Mülkiyet, maddi ya da maddi olmayan ekonomik bir malı kontrol etmek için münhasır/dışlayıcı bir hak olarak tanımlanabilir; insanın değer taşıyan şeylerle ilişkilerini düzenleyen hak ve yükümlülüklere, imtiyaz ve kısıtlamalara atıfta bulunan bir kavramın adıdır. İnsanlar her yerde ve her zaman hayatta kalmak için gerekli olan ya da kültürel tanımıyla değerli olan ve kendilerine yönelik talep sonucunda kıtlaşan şeylere sahip olmayı arzularlar. Organize toplum tarafından uygulanan yasalar, arzulanan bu şeyler için rekabeti kontrol eder ve bunlardan yararlanmayı garanti altına alır. Sahip olunması garanti edilen şey mülkiyettir. ... Mülkiyet hakları, bir şey üzerinde doğrudan ve dolaysız bir otorite sağlayan haklardır.

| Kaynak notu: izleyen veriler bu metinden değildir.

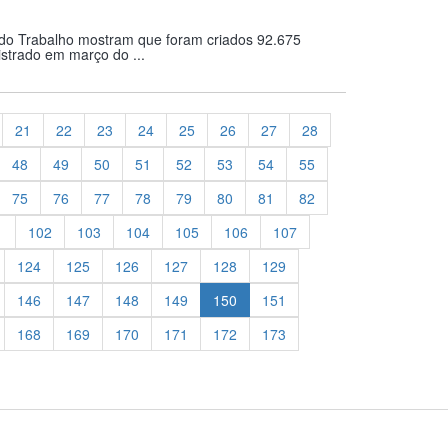
 do Trabalho mostram que foram criados 92.675
strado em março do ...
21
22
23
24
25
26
27
28
48
49
50
51
52
53
54
55
75
76
77
78
79
80
81
82
1
102
103
104
105
106
107
124
125
126
127
128
129
146
147
148
149
150
151
168
169
170
171
172
173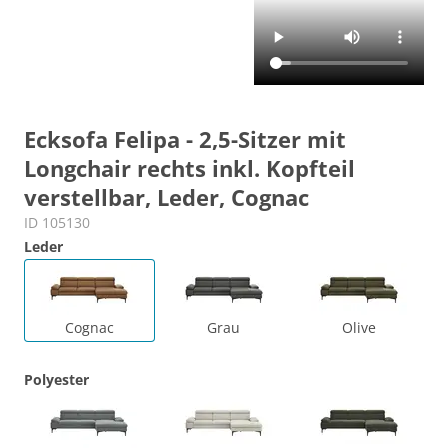
Ecksofa Felipa - 2,5-Sitzer mit
Longchair rechts inkl. Kopfteil
verstellbar, Leder, Cognac
ID 105130
Leder
Cognac
Grau
Olive
Polyester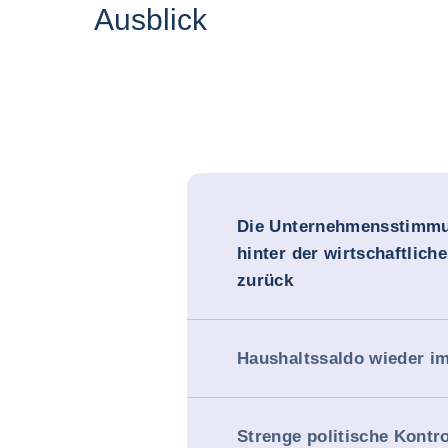
Ausblick
Die Unternehmensstimmu
hinter der wirtschaftlic
zurück
Haushaltssaldo wieder i
Strenge politische Kontro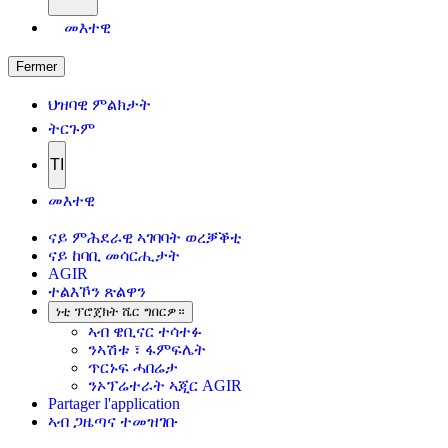
መእተዊ
Fermer
ህዝባዊ ምልክታት
ትርጉም
TI
መእተዊ
ናይ ምሕደራዊ ኣገባባት ወረቓቕቲ
ናይ ከባቢ መሳርሒታት
AGIR
ተልእኾን ጽልዋን
ነቲ ፕሮጀክት ሼር ግበርዎ።
ኣብ ዌቢናር ተሳተፉ
ንኣሽቱ ፣ ፋምፍሌት
ጥርኑፍ ሓበሬታ
ንኦፕሬተራት ኣጂር AGIR
Partager l'application
ኣብ ጋዜጣና ተመዝገቡ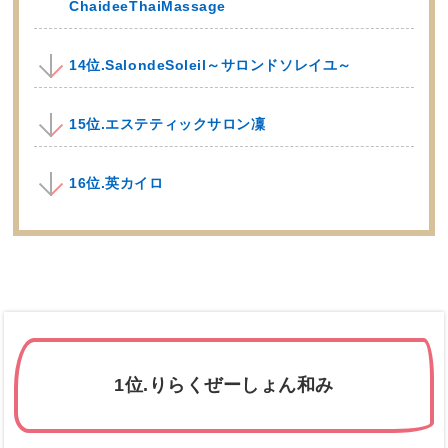
ChaideeThaiMassage
14位.SalondeSoleil～サロンドソレイユ～
15位.エステティックサロン凜
16位.英カイロ
1位.りらくぜーしょん和み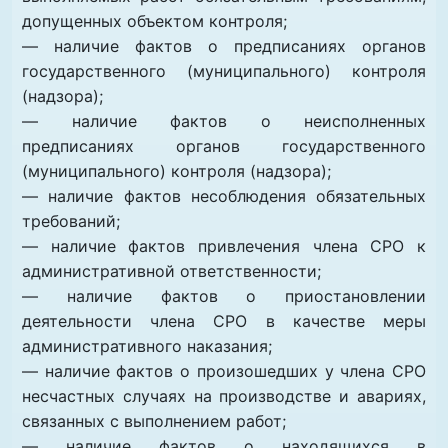
допущенных объектом контроля;
— наличие фактов о предписаниях органов
государственного (муниципального) контроля
(надзора);
— наличие фактов о неисполненных
предписаниях органов государственного
(муниципального) контроля (надзора);
— наличие фактов несоблюдения обязательных
требований;
— наличие фактов привлечения члена СРО к
административной ответственности;
— наличие фактов о приостановлении
деятельности члена СРО в качестве меры
административного наказания;
— наличие фактов о произошедших у члена СРО
несчастных случаях на производстве и авариях,
связанных с выполнением работ;
— наличие фактов о находящихся в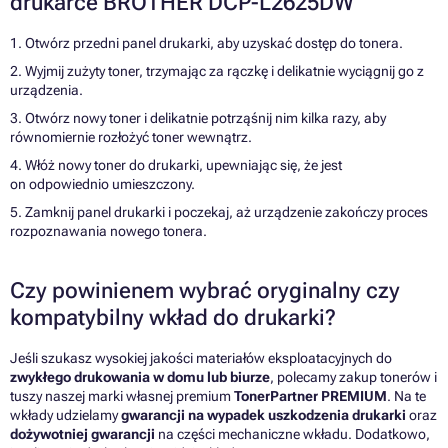
drukarce BROTHER DCP-L2625DW
1. Otwórz przedni panel drukarki, aby uzyskać dostęp do tonera.
2. Wyjmij zużyty toner, trzymając za rączkę i delikatnie wyciągnij go z
urządzenia.
3. Otwórz nowy toner i delikatnie potrząśnij nim kilka razy, aby
równomiernie rozłożyć toner wewnątrz.
4. Włóż nowy toner do drukarki, upewniając się, że jest
on odpowiednio umieszczony.
5. Zamknij panel drukarki i poczekaj, aż urządzenie zakończy proces
rozpoznawania nowego tonera.
Czy powinienem wybrać oryginalny czy
kompatybilny wkład do drukarki?
Jeśli szukasz wysokiej jakości materiałów eksploatacyjnych do
zwykłego drukowania w domu lub biurze
, polecamy zakup tonerów i
tuszy naszej marki własnej premium
TonerPartner PREMIUM
. Na te
wkłady udzielamy
gwarancji na wypadek uszkodzenia drukarki
oraz
dożywotniej gwarancji
na części mechaniczne wkładu. Dodatkowo,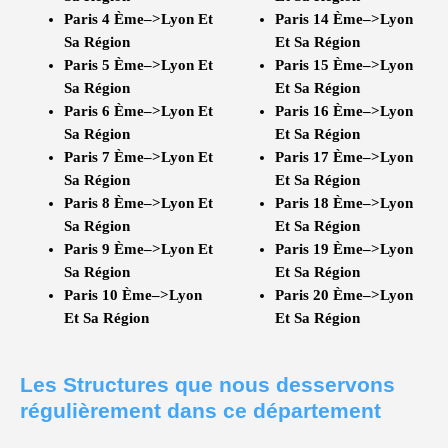
Paris 4 Ème–>Lyon Et
Paris 14 Ème–>Lyon
Sa Région
Et Sa Région
Paris 5 Ème–>Lyon Et
Paris 15 Ème–>Lyon
Sa Région
Et Sa Région
Paris 6 Ème–>Lyon Et
Paris 16 Ème–>Lyon
Sa Région
Et Sa Région
Paris 7 Ème–>Lyon Et
Paris 17 Ème–>Lyon
Sa Région
Et Sa Région
Paris 8 Ème–>Lyon Et
Paris 18 Ème–>Lyon
Sa Région
Et Sa Région
Paris 9 Ème–>Lyon Et
Paris 19 Ème–>Lyon
Sa Région
Et Sa Région
Paris 10 Ème–>Lyon
Paris 20 Ème–>Lyon
Et Sa Région
Et Sa Région
Les Structures que nous desservons
régulièrement dans ce département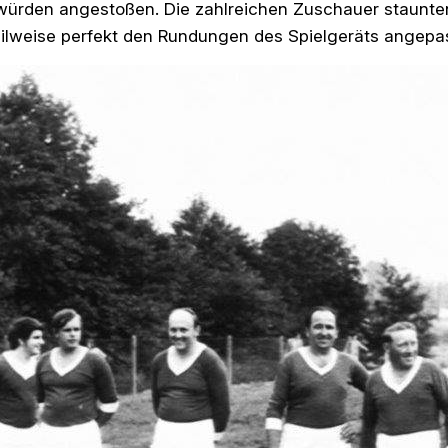
würden angestoßen. Die zahlreichen Zuschauer staunten
teilweise perfekt den Rundungen des Spielgeräts angepas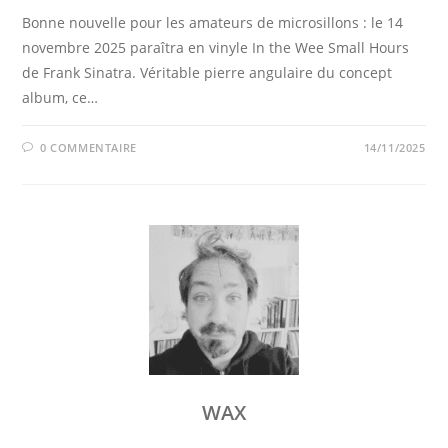
Bonne nouvelle pour les amateurs de microsillons : le 14
novembre 2025 paraîtra en vinyle In the Wee Small Hours
de Frank Sinatra. Véritable pierre angulaire du concept
album, ce…
0 COMMENTAIRE
14/11/2025
WAX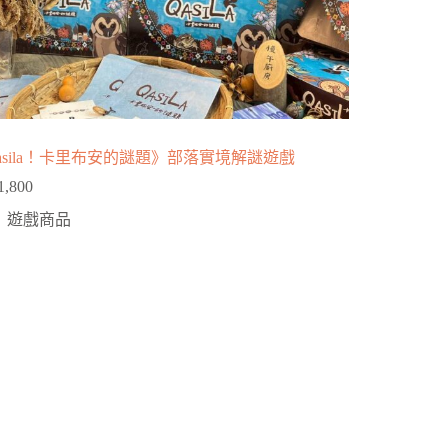
asila！卡里布安的謎題》部落實境解謎遊戲
1,800
遊戲商品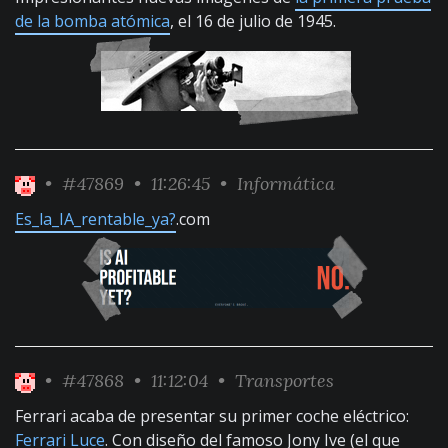
de la bomba atómica
, el 16 de julio de 1945.
•
#47869
• 11:26:45 •
Informática
Es_la_IA_rentable_ya?
.com
•
#47868
• 11:12:04 •
Transportes
Ferrari acaba de presentar su primer coche eléctrico:
Ferrari Luce
. Con diseño del famoso Jony Ive (el que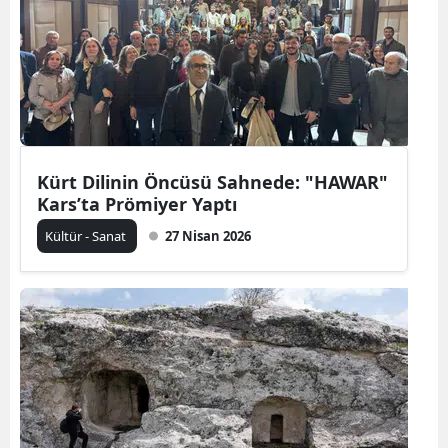
Kürt Dilinin Öncüsü Sahnede: "HAWAR"
Kars’ta Prömiyer Yaptı
Kültür - Sanat
27 Nisan 2026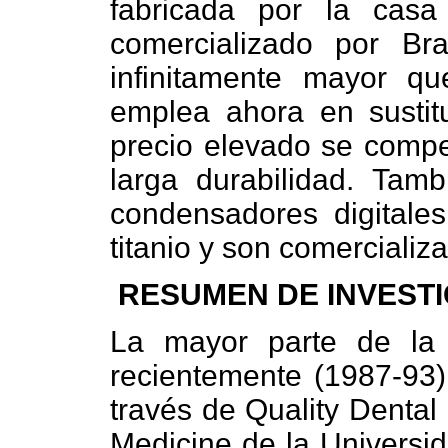
fabricada por la casa
comercializado por Bra
infinitamente mayor qu
emplea ahora en sustitu
precio elevado se compe
larga durabilidad. Tam
condensadores digitales
titanio y son comercializ
RESUMEN DE INVEST
La mayor parte de la 
recientemente (1987-93)
través de Quality Dental
Medicine de la Universid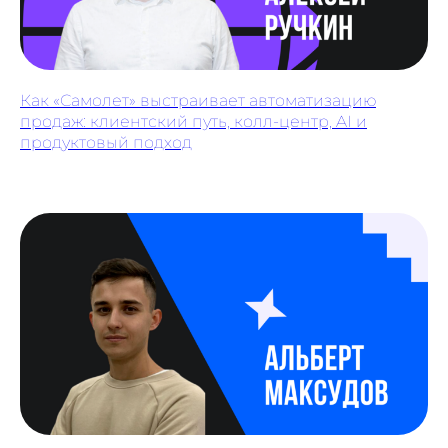
Как «Самолет» выстраивает автоматизацию
продаж: клиентский путь, колл-центр, AI и
продуктовый подход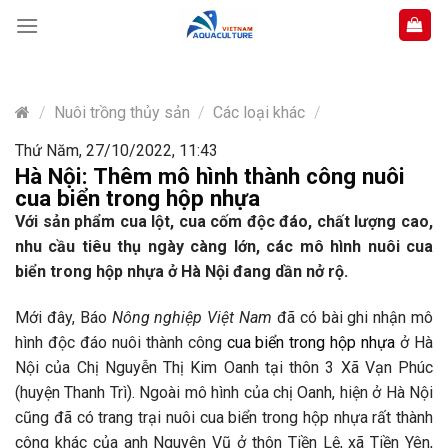
Skip
to
content
/
Nuôi trồng thủy sản
/
Các loại khác
/
Thứ Năm, 27/10/2022, 11:43
Hà Nội: Thêm mô hình thành công nuôi
cua biển trong hộp nhựa
Với sản phẩm cua lột, cua cốm độc đáo, chất lượng cao,
nhu cầu tiêu thụ ngày càng lớn, các mô hình nuôi cua
biển trong hộp nhựa ở Hà Nội đang dần nở rộ.
Mới đây, Báo
Nông nghiệp Việt Nam
đã có bài ghi nhận mô
hình độc đáo nuôi thành công
cua biển trong hộp nhựa
ở Hà
Nội của Chị Nguyễn Thị Kim Oanh tại thôn 3 Xã Vạn Phúc
(huyện Thanh Trì). Ngoài mô hình của chị Oanh, hiện ở Hà Nội
cũng đã có trang trại nuôi cua biển trong hộp nhựa rất thành
công khác của anh Nguyên Vũ ở thôn Tiền Lệ, xã Tiền Yên,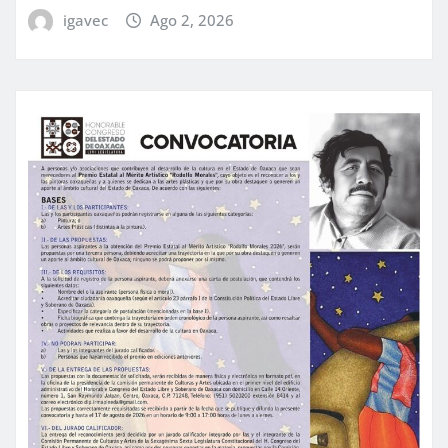
igavec
Ago 2, 2026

Ancak tasarruf/hâkimiyet hakkının -yani sahipliğin- zilyetlikten farklı olduğu fikriyle kastedilen nedir? Şu demektir ki, eğer herhangi bir sahiplik varsa -ki şeyler üzerinde kavga edenlerin hepsi farklı sahiplik iddiaları ileri sürmekte ve dolayısıyla sahiplik ve onun zilyetlikten farkını varsaymaktadırlar- o zaman bu hak ancak başkalarından bir şeyler alanlara tanınmış bir hak değildir. Yani, B bir malı A’dan zorla alırsa, bu kendi başına B’yi mal sahibi kılamaz. Neden mi? Çünkü eğer öyle olsaydı, C de B’den alabilir ve böylece mal sahibi olabilirdi. Ancak bu sadece sahiplik diye bir şey olmadığı anlamına gelir; ortada sadece zilyetlik/elde bulundurma statüsü söz konusudur. Tabiri caizse, “Gücü yeten haklıdır” durumu vuku bulmuştur. Ancak bu, sahiplik ve zilyetliğin farklı olduğu varsayımıyla çelişir. Bu çok basit fikirden, Locke’un tüm ilk kullanım, ilk sahip olma fikrinin çıktığını görüyoruz. Neden mi? Çünkü eğer bir malı bir öncekinden zorla almak bir sahiplik iddiasını temellendirmek için yeterli değilse, o zaman Misesyen tarzda bir “regresyon” ile sadece ilk zilyedin/kullanıcının bir sahiplik iddiasına sahip olabileceği aşikâr hâle gelir. Diğer herkes malı bir önceki zilyetten alır ve böylece bir zilyet olur, mal sahibi olmaz. İlk zilyet -kaynağı sahipsiz durumdan çıkarıp alan kişi- onu başkasından almayan tek zilyettir; bu nedenle ilk zilyetlik mülk edinimci/homesteader’a eşsiz bir sahiplik statüsü kazandırır.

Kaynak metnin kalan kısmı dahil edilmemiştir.